Havana. August 11, 2006
• Emphasizes attorney Leonard Weinglass, member of
the defense team for the Five
BY JEAN-GUY ALLARD —Special for Granma International—
"THIS decision is not the end of the case," emphasized attorney Leonard Weinglass of the United States, commenting on a ruling by the Court of Appeals in Atlanta revoking a favorable decision for the Five by a three-judge panel from that same court that had acknowledged the hostile environment in Miami where the trial was held and ordering a new trial.
In a press conference via a telephone call from the United States, the defense lawyer noted that nine additional issues in the case remain to be considered and ruled on by a three-judge panel from the Court of Appeals.
However, the defense team for the five Cuban heroes may decide to take the case to the U.S. Supreme Court. "Whether or not that will be done will be decided after the six lawyers have absorbed the 120-page ruling," Weinglass explained.
"If we decide to go to the Supreme Court, we will have 90 days to perfect our appeal. Then the government (prosecutors) may or may not respond.
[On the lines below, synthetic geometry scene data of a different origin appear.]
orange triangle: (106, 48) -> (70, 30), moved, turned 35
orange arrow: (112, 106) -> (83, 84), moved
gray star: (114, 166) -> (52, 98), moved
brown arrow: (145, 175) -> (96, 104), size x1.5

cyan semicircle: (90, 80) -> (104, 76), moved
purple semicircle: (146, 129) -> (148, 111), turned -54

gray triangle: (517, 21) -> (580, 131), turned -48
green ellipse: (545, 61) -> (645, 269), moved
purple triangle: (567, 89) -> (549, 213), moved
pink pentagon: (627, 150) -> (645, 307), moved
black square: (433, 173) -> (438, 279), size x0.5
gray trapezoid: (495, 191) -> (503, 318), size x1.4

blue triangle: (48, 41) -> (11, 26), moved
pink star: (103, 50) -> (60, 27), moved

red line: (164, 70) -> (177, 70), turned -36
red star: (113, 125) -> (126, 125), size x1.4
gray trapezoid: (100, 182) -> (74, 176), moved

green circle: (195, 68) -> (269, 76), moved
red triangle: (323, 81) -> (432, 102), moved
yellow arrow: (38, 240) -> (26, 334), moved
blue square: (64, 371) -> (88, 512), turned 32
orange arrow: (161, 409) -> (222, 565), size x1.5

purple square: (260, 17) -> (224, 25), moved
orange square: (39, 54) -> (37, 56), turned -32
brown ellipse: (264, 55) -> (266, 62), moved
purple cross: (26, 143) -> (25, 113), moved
And then we will have to wait for the court’s decision."
The ruling issued by the 11th Circuit Court of Appeals in Atlanta comprises a 120-page document; 68 of those pages express the majority opinion represented by Judge Wilson and 52 that of the minority, represented by Judge Birch.
"If we decide not to go before the Supreme Court, then the case would return to the three-judge panel, and we would have to hear from them in order to see how we should further proceed with the other nine issues," Weinglass explained. "There is a long way to go," he noted.
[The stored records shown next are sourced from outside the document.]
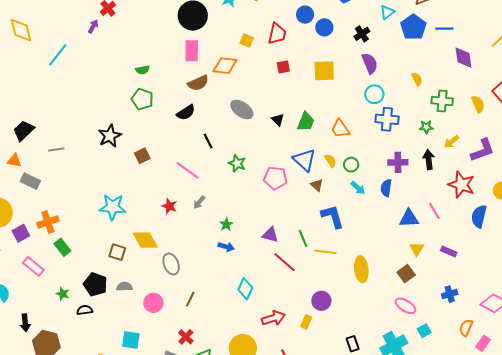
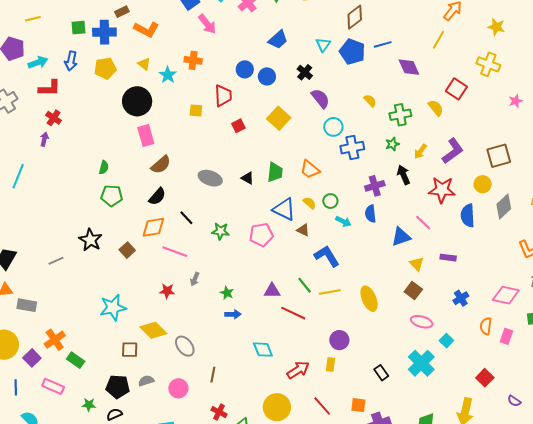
orange diamond: (225, 66) -> (153, 227), moved
green semicircle: (142, 70) -> (104, 167), turned -48
yellow square: (324, 71) -> (279, 118), turned -30
gray line: (56, 149) -> (56, 261), moved
cyan diamond: (245, 289) -> (263, 350), turned -30

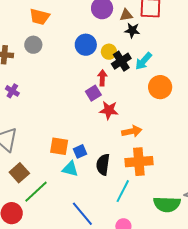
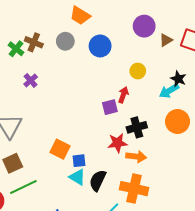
brown triangle: (126, 15) -> (166, 40), turned -40
black star: (132, 30) -> (178, 79), moved
blue circle: (86, 45) -> (100, 46), moved
black cross: (121, 61) -> (137, 127), moved
red star: (109, 110) -> (117, 143), moved, turned -30
cyan triangle: (70, 169) -> (77, 177), moved

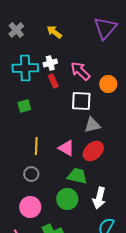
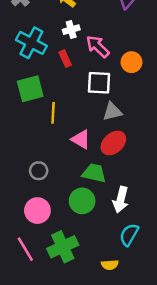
white cross: (50, 63) -> (71, 30), moved
cyan cross: (25, 68) -> (31, 43), turned 30
green square: (24, 106) -> (30, 89), size x1.6
yellow line: (36, 146) -> (53, 113), moved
The New York attorney admitted that the defense team was "very disappointed by the ruling by Judge Wilson, a former U.S. federal attorney from Florida."
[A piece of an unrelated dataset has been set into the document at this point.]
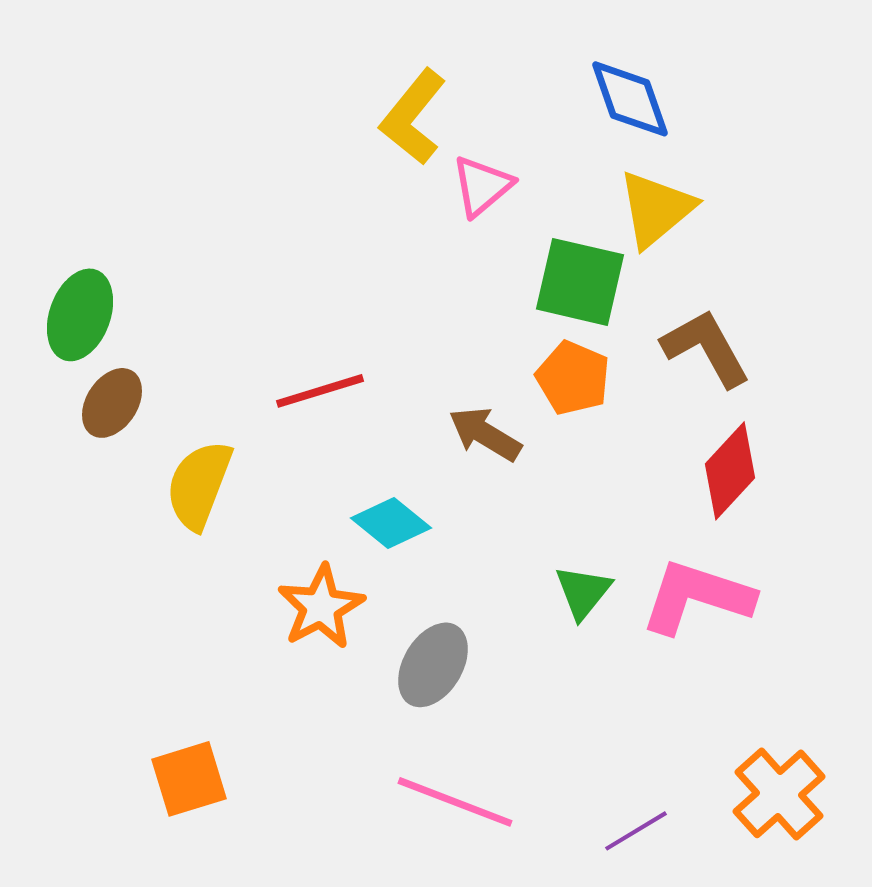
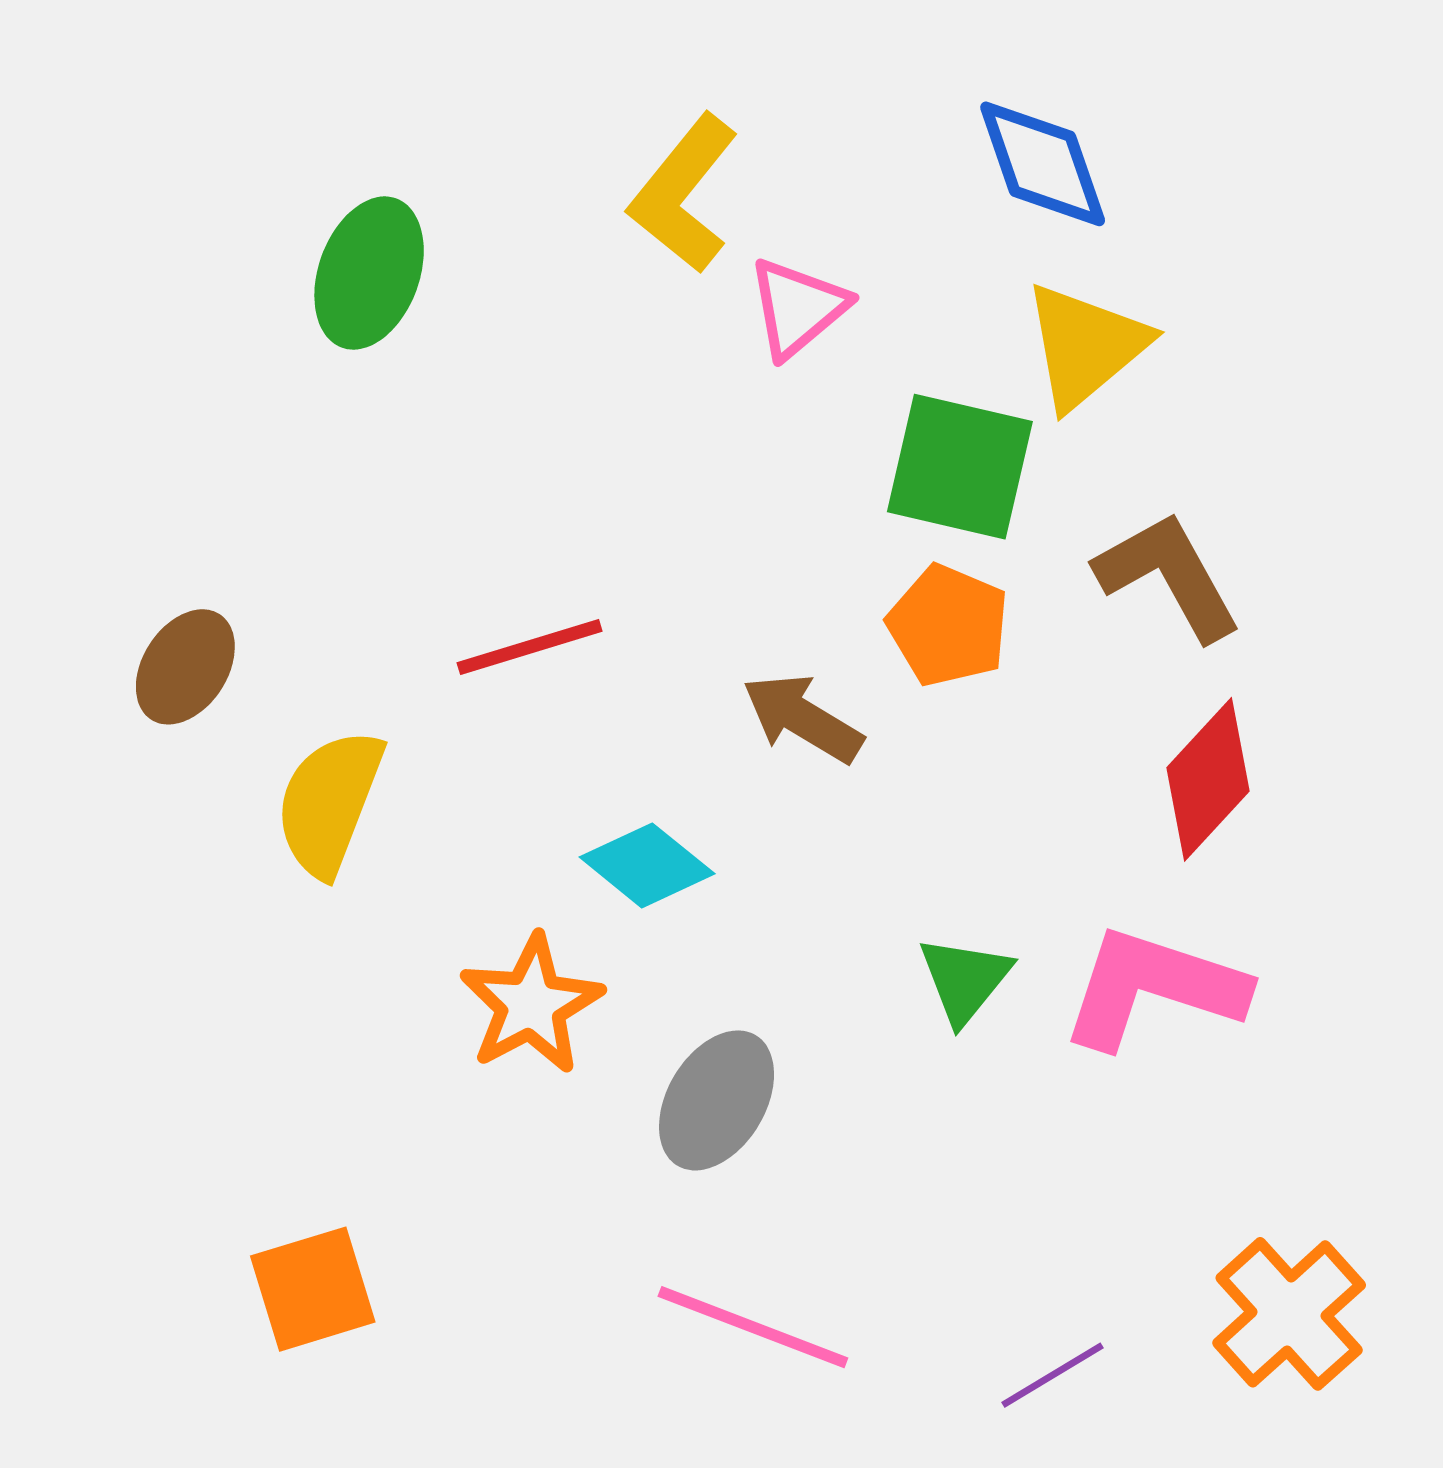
green ellipse: (80, 315) -> (369, 273), moved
"We had the impression, just like the dissenting judges, that the majority totally overlooked the coercive atmosphere that exists and has existed for years in Miami against any person considered to be associated with the government of Cuba. And that was the climate that interfered and denied the defendants a fair trial," affirmed Weinglass.
He insisted that the court ignored the anti-Cuba hostility that prevails in a city dominated by the Cuban-American mafia.
"The majority (of the judges) ‘whitewashed’ the issue of the atmosphere in Miami. One can read the pages of their opinion and not find substantial reference to the existing community prejudice in Miami against anybody associated with the Cuban government."
The dissenting judges in this case have repeated what Judge Birch said in her original 93-page opinion one year ago on August 9: that what this case represented was "a perfect storm of prejudice."
Bruce Nestor, former president of the National Lawyers Guild, agreed that the Atlanta Court’s ruling does not end the case: "Many legal issues remain to be resolved," he said.
This "ruling not only denies justice to the Five, it also has very profound implications for anybody seeking a fair trial within the current political climate in the United States," he said, adding, "I think this decision grants the government enormous power to raise politically motivated cases and then find a venue where community prejudice and attitude will allow them to get a conviction when the evidence does not."
Gloria La Riva, coordinator of the U.S. National Committee to Free the Five, reiterated that on September 23, representatives from some 250 organizations will hold a national march on Washington from the Department of Justice to the White House to demand freedom for Gerardo Hernández, Ramón Labañino, Antonio Guerrero, Fernando González and René González.